Let $\mathfrak{g}$ be a Lie algebra admitting a triangular decomposition $\frak g = N^-\oplus h\oplus N^+$ and $\gamma$ the classic Harish-Chandra isomorphism defined on the center $\frak Z$ of the universal enveloping algebra $\frak U$ of $\frak g$.
On the other hand, for a symmetric pair $(\frak g, k)$, we have the Harish-Chandra homomorphism $\Gamma$ on $\frak U^k$ (centralizer of $\frak k$ in $\frak U$) w.r.t. the Iwasawa decomposition $\frak g = n\oplus a\oplus k$. Specifically, it's the (restricted Weyl vector $\rho$-shifted) projection w.r.t. $\frak U = (nU+Uk)\oplus S(a)$ restricted to $\frak U^k$. (Note this $\gamma$ is the specialization of $\Gamma$ for $(\frak g\oplus g, g)$.)

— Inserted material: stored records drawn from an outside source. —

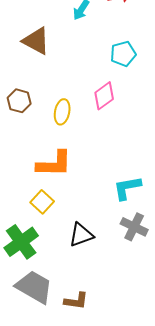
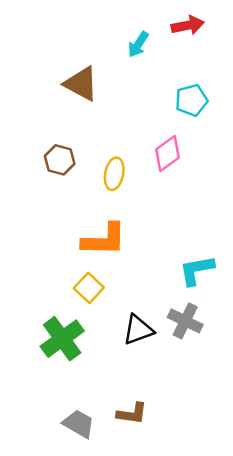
gray cross: (134, 227) -> (185, 321), moved
gray trapezoid: (34, 287) -> (79, 424), moved, size x0.7

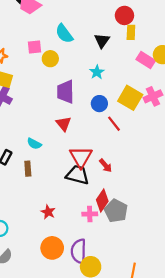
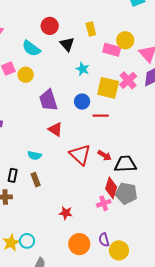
red circle: (124, 15) -> (50, 26), moved
cyan star: (97, 72) -> (82, 69), moved
red line: (114, 124) -> (101, 116), turned -35
black trapezoid: (77, 175) -> (125, 164), moved
purple semicircle: (79, 251) -> (104, 240), size x0.6

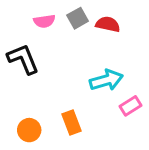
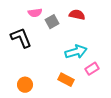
gray square: (78, 18) -> (52, 22), moved
orange rectangle: (72, 123) -> (66, 80), moved, turned -42

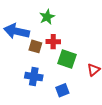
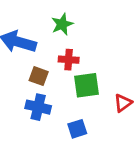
brown square: (35, 46) -> (39, 76), moved
green square: (67, 59) -> (86, 85), turned -30

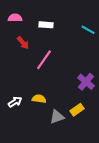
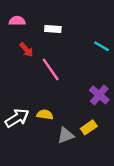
cyan line: (88, 30) -> (102, 46), moved
pink line: (44, 60) -> (51, 69), turned -70
white arrow: (15, 102) -> (17, 118), size x1.5

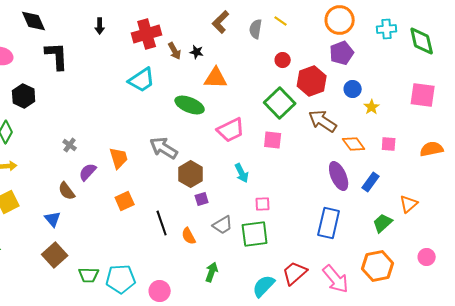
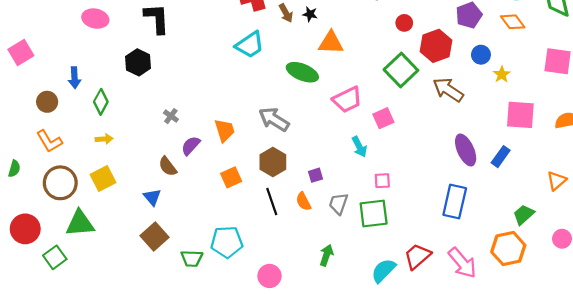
black hexagon: (24, 96) -> (138, 62), moved
pink square: (273, 140) -> (383, 118), moved, turned -30
orange diamond: (354, 144) -> (513, 22), moved
pink square: (389, 144) -> (520, 115), size x1.8
brown hexagon: (191, 174) -> (273, 162), moved
orange triangle: (409, 204) -> (557, 181), moved
green trapezoid: (383, 223) -> (524, 215), moved
gray trapezoid: (223, 225) -> (339, 204), turned 140
orange semicircle: (189, 236) -> (303, 201), moved
cyan pentagon: (121, 279) -> (227, 242), moved

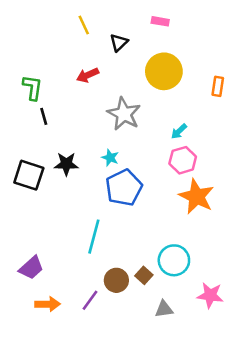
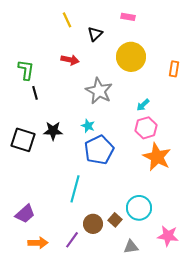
red arrow: (88, 75) -> (70, 60), turned -144

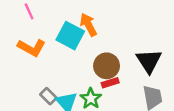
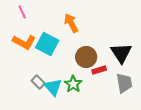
cyan square: (70, 36) -> (47, 44), moved
red rectangle: (110, 83) -> (99, 70), moved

I believe it's a standard result that these two maps are related via the following commutative diagram: $\require{AMScd}$ \begin{CD} \mathfrak{Z} @>>> \mathfrak{U^k}\\ @V \gamma V V @VV \Gamma V\\ \mathfrak{S(h)} @>>> \mathfrak{S(a)} \end{CD} Here we assume that $\frak h =a+t$ is a Cartan subalgebra extended from $\frak a$. The bottom map is just a projection induced from $\frak a+t \rightarrow a$.
What might be a good reference for this statement? I've seen Knop's paper https://doi.org/10.2307/2118600 confirming my guess but it is completely beyond my scope (Knop deals with varieties with a $G$-action). This above statement is however purely "Lie algebraic" and shouldn't involve too much rep theoretical machinery to prove.
I'd really appreciate any useful suggestions and references on this "theorem".